Projects — Deniz Genco Atilla

LLM-MCTS Ensemble Game Playing Agent

Sep. 2025 – Present MSc Thesis

Java TAG Framework Gemini API MCTS LLM

Designing and implementing an ensemble game playing agent that dynamically switches between LLM (Gemini via Vertex AI) and MCTS at designated game phases within the Tabletop Games (TAG) framework.
Implementing game-specific state summarisation and prompt engineering to enable LLMs to play TAG games (Catan, Sushi Go, Poker, Connect4) competitively and identify their strategic strengths and weaknesses.
Developing a phase-based switching mechanism with manually selected rules, with plans to extend to learned selectors via supervised classification and multi-armed bandit approaches.
Evaluating ensemble variants against game-specific optimised MCTS opponents under fair time budgets, measuring win rates and mean ordinal rankings across games with varying strategic properties.

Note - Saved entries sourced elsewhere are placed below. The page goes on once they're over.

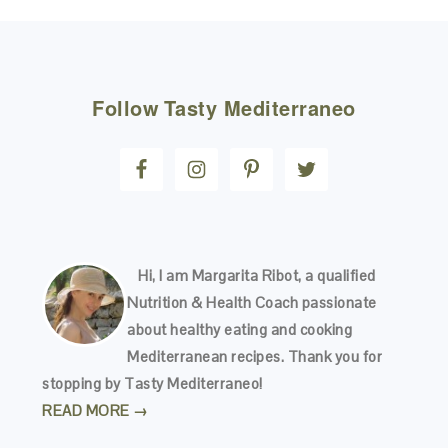
FOOTER
Follow
Tasty Mediterraneo
Hi, I am Margarita Ribot, a qualified
Nutrition & Health Coach passionate
about healthy eating and cooking
Mediterranean recipes. Thank you for
stopping by Tasty Mediterraneo!
READ MORE →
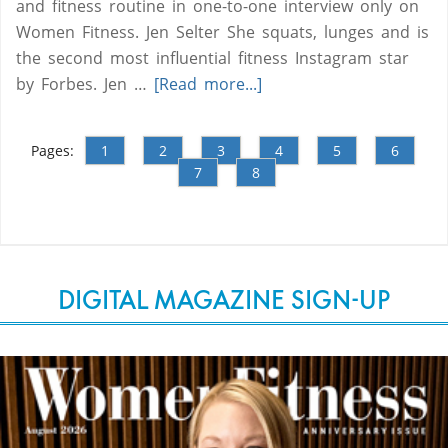
and fitness routine in one-to-one interview only on
Women Fitness. Jen Selter She squats, lunges and is
the second most influential fitness Instagram star
by Forbes. Jen …
[Read more...]
Pages:
1
2
3
4
5
6
7
8
DIGITAL MAGAZINE SIGN-UP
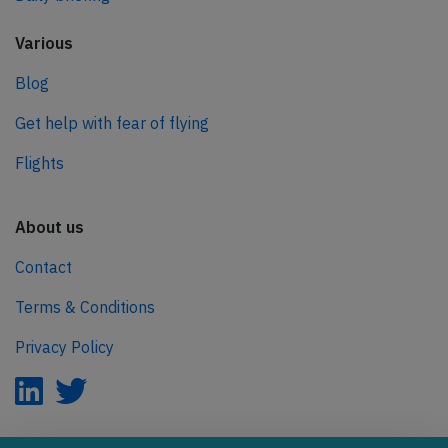
Various
Blog
Get help with fear of flying
Flights
About us
Contact
Terms & Conditions
Privacy Policy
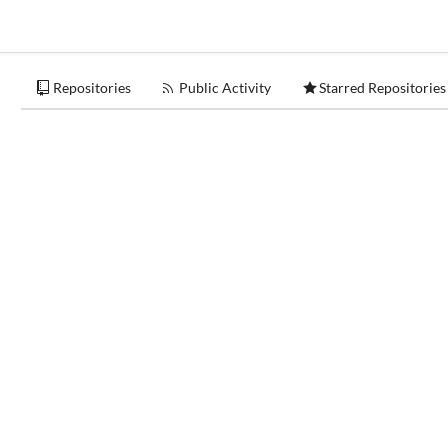
Repositories
Public Activity
Starred Repositories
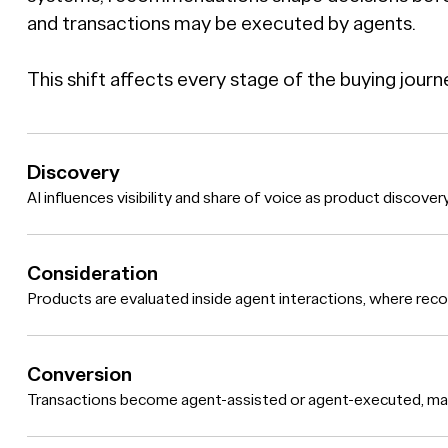
and transactions may be executed by agents.
This shift affects every stage of the buying journ
Discovery
AI influences visibility and share of voice as product discove
Consideration
Products are evaluated inside agent interactions, where re
Conversion
Transactions become agent-assisted or agent-executed, makin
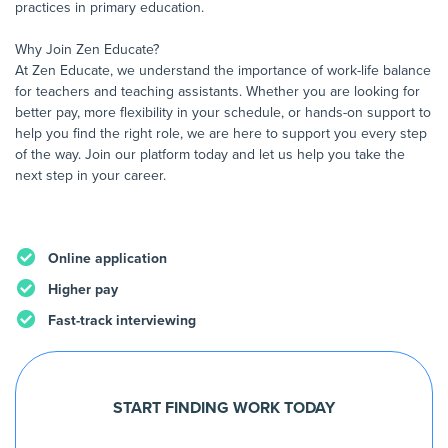
practices in primary education.
Why Join Zen Educate?
At Zen Educate, we understand the importance of work-life balance
for teachers and teaching assistants. Whether you are looking for
better pay, more flexibility in your schedule, or hands-on support to
help you find the right role, we are here to support you every step
of the way. Join our platform today and let us help you take the
next step in your career.
Online application
Higher pay
Fast-track interviewing
START FINDING WORK TODAY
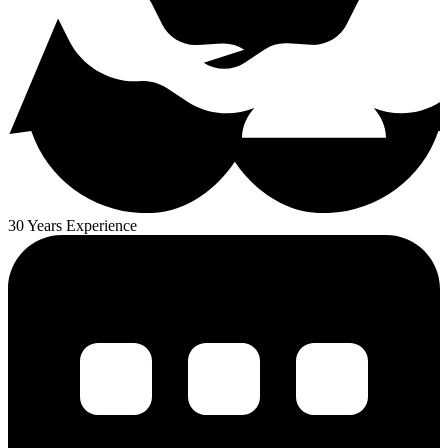
30 Years Experience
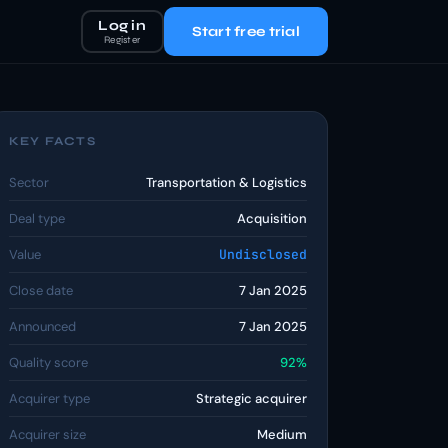
Log in
Start free trial
Register
KEY FACTS
Sector
Transportation & Logistics
Deal type
Acquisition
Value
Undisclosed
Close date
7 Jan 2025
Announced
7 Jan 2025
Quality score
92%
Acquirer type
Strategic acquirer
Acquirer size
Medium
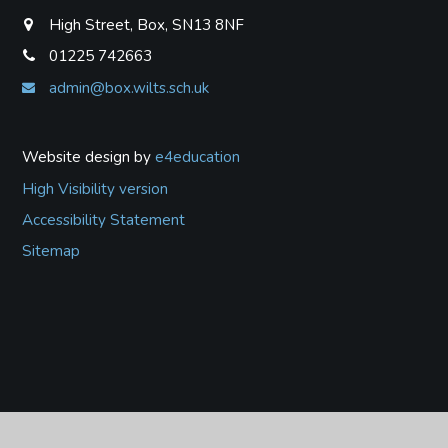
High Street, Box, SN13 8NF
01225 742663
admin@box.wilts.sch.uk
Website design by
e4education
High Visibility version
Accessibility Statement
Sitemap
Cookie Policy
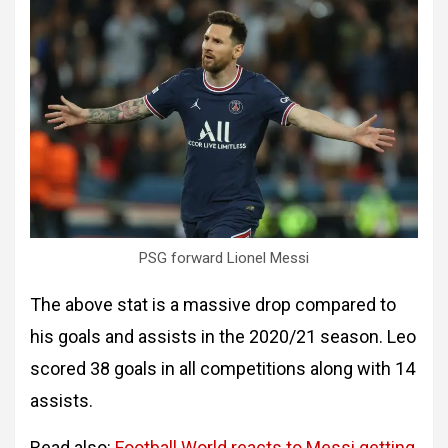
PSG forward Lionel Messi
The above stat is a massive drop compared to
his goals and assists in the 2020/21 season. Leo
scored 38 goals in all competitions along with 14
assists.
Read also:
Football World reacts to Messi getting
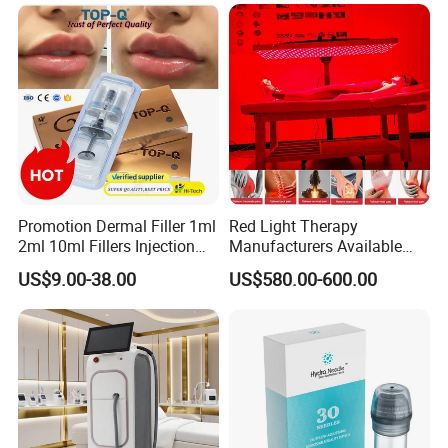
Promotion Dermal Filler 1ml
Red Light Therapy
2ml 10ml Fillers Injection
Manufacturers Available
Lip Nose Hyaluronic Acid
Stock Therapi LED Lamp
US$9.00-38.00
US$580.00-600.00
Gel Super Derm for Face
Device Lghting Wholesale
Body
Red Light Therapy Panel Nir
Supplier in China Company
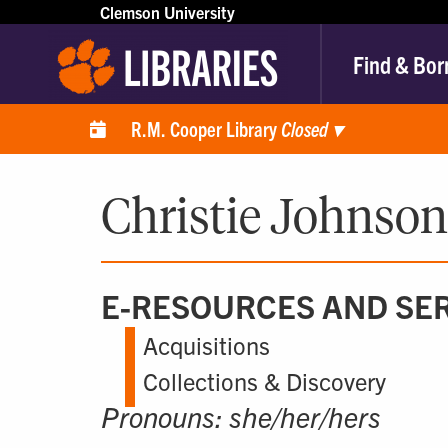
Clemson University
Find & Bor
R.M. Cooper Library
Closed
▾
Christie Johnson
E-RESOURCES AND SER
Acquisitions
Collections & Discovery
Pronouns: she/her/hers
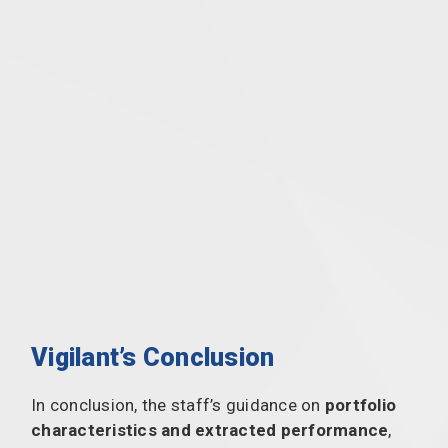
Vigilant’s Conclusion
In conclusion, the staff’s guidance on
portfolio
characteristics and extracted performance
,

Feb. 2026 – Apr. 2026 QMUL · ECS736P

Python SPLADE Sentence-BERT ChromaDB RRF MMR

Designed and implemented a five-stage hybrid retrieval pipeline for COVID-19 medical literature search over the TREC-COVID benchmark (171,332 papers), serving as Data Engineering & Pre-processing Lead.
Combined neural sparse retrieval (SPLADE-inspired, neural TF-IDF) with dense semantic retrieval (Sentence-BERT + ChromaDB HNSW index), fused via Reciprocal Rank Fusion (RRF) and an alternative projection-based fusion strategy for empirical comparison.
Integrated temporal filtering to prioritise documents within a ±1 year window of the query date, and applied Maximal Marginal Relevance (MMR) re-ranking to reduce result redundancy.
Targeted nDCG@10 > 0.60 and sub-second query latency using entirely open-source tools; evaluated across six ablation configurations with paired t-tests.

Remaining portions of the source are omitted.